"Another bundle," Ginger replied, and returned to the farther end to light it.

He had only just disappeared over the edge of the embankment when Kenneth, who had been straining his ears for sounds of movements below, heard a slight displacement of ballast on the line above him. Glancing up, he found himself looking straight at the barrel of a rifle, behind which was a head surmounted by a German helmet.

For half a second he was paralysed with astonishment. Then a click galvanised him into activity. Realising that the rifle had missed fire, forgetting--like an idiot, as he afterwards confessed--that he had a revolver, he made a spring and with his left hand seized the muzzle a few feet above him. The German held fast; there was a momentary tug of war; then the German lost his footing on the slippery earth, fell suddenly to a sitting posture, and slid down the embankment helplessly, driving Kenneth under him into the shallow pool of water at the foot.

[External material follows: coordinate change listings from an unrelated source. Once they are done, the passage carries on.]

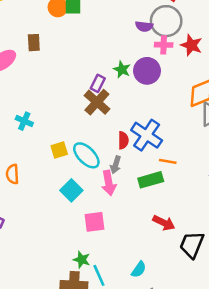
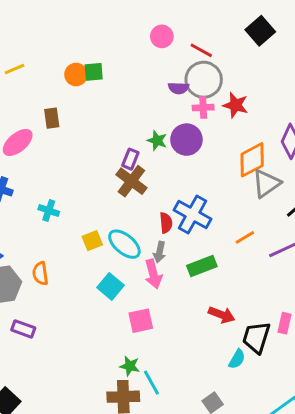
orange line: (168, 161) -> (245, 237), moved, turned -36
cyan semicircle: (139, 269) -> (237, 359), moved

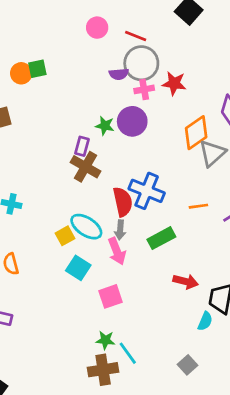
red semicircle: (166, 223) -> (123, 202), size x1.5
orange line: (245, 237) -> (198, 206), turned 30
yellow square: (92, 241) -> (65, 236), moved

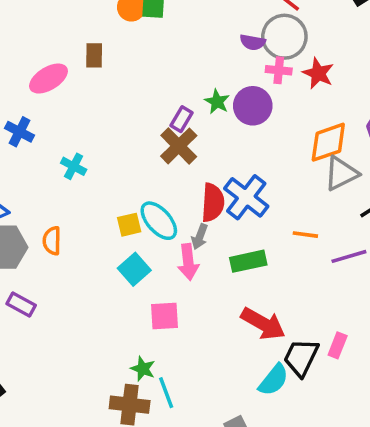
red arrow: (186, 281) -> (263, 324), size x1.4
cyan semicircle: (205, 321) -> (274, 380), size x1.4

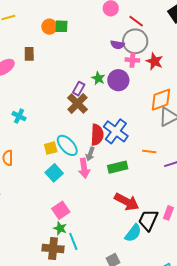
pink square: (164, 316) -> (61, 210), moved, turned -30

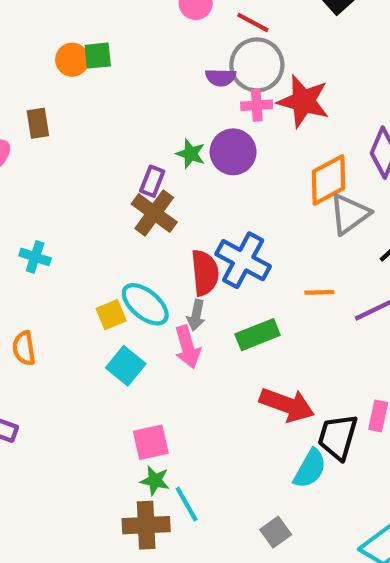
red star: (154, 61) -> (303, 101), size x1.4
pink square: (61, 210) -> (151, 442), turned 30

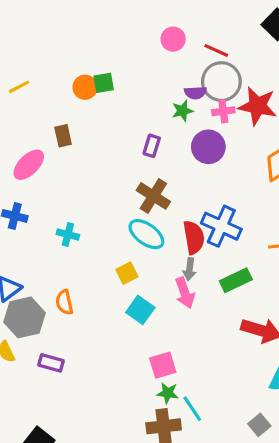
green star: (191, 154) -> (182, 111), moved, turned -30
purple rectangle: (152, 181) -> (152, 146), moved
cyan ellipse: (145, 304) -> (146, 234), moved

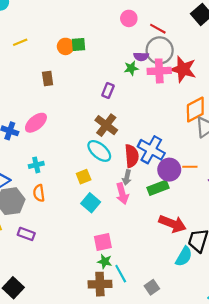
pink cross: (223, 111) -> (159, 71), size x1.5
purple circle: (208, 147) -> (169, 170), moved
pink ellipse: (29, 165) -> (36, 123), moved
cyan cross: (68, 234) -> (36, 165), moved, turned -32
gray square: (259, 425) -> (152, 287), moved

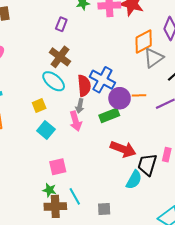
green star: (105, 261) -> (49, 190), moved
gray square: (152, 287) -> (104, 209), turned 32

Kenneth was a thought quicker than the German in recovering his wits. Wriggling sideways, he flung his arm over the man, spluttering out a mouthful of muddy water, and grappled him. For a few seconds they heaved and writhed like grampuses. Then Ginger, drawn by the splash, came running across the line, saw the struggling figures, sprang down the embankment, and dashed his fist in the German's face. In another moment he had dragged the man out of the water and a foot or two up the embankment, and held him down until Kenneth had shaken himself and come to his side.

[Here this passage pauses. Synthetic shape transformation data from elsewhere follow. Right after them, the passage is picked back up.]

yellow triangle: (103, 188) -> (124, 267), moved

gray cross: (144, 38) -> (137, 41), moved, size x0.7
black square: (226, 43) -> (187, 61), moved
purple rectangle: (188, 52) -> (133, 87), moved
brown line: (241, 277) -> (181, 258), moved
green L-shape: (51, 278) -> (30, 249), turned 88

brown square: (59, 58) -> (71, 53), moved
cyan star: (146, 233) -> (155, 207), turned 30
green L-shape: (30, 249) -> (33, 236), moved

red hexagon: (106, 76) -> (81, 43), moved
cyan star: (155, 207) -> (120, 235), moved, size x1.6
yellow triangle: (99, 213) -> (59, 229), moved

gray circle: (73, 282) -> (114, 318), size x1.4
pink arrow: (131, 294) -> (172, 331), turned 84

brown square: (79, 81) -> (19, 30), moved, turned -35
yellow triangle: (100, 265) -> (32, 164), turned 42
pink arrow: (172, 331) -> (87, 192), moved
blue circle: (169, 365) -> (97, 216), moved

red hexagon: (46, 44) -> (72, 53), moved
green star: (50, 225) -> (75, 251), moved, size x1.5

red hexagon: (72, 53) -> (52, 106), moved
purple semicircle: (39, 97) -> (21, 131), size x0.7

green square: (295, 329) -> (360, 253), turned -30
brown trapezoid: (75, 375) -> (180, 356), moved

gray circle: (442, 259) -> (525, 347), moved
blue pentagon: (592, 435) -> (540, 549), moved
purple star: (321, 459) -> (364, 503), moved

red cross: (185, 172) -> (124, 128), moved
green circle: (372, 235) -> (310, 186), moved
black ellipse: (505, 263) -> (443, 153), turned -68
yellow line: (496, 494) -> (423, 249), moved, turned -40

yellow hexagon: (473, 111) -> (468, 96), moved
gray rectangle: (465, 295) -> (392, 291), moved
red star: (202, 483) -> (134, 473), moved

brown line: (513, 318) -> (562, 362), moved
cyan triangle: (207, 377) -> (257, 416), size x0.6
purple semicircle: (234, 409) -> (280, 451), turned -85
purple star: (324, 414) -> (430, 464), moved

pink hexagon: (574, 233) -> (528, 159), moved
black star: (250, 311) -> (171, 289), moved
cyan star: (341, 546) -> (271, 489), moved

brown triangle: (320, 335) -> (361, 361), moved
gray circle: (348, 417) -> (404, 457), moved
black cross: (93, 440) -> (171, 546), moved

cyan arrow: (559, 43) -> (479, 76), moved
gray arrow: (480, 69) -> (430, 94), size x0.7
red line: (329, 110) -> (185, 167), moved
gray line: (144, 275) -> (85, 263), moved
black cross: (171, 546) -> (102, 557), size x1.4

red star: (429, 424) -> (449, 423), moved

"This beats cockfighting," he said. "Where did the beggar come from?"

"Don't know," said Kenneth. "We'll see presently. I'm nearly choked with mud. We'll have to use his braces too."

When they had tied the man securely, they got up to investigate. What they discovered was a proof of the ingenuity which the Germans exhibit in all their undertakings. The landslide, a little to the right of the culvert, formed a sort of boss on the embankment. At the farther extremity of this, out of sight from the spot where Kenneth had stood, the German had forced his way up from a small chamber excavated in the base of the embankment, where he had a folding chair, a rug, a tin plate and mug, a supply of ammunition, and the basket which the visitor had carried. It was full of food. There were two or three inconspicuous openings for the admission of air, and, towards the British trenches, a small tube, and an arrangement by which the rifle could be clamped. Evidently the sniper took his sights in the daytime, and set the rifle in such a position in the tube that he could fire directly on the trenches with the certainty of having the correct aim.

"Up to snuff, ain't they, not half," said Ginger, with unwilling admiration. "But how did you come to be wallowing in that there puddle?"

Kenneth explained.

"My word! a lucky missfire," said Ginger.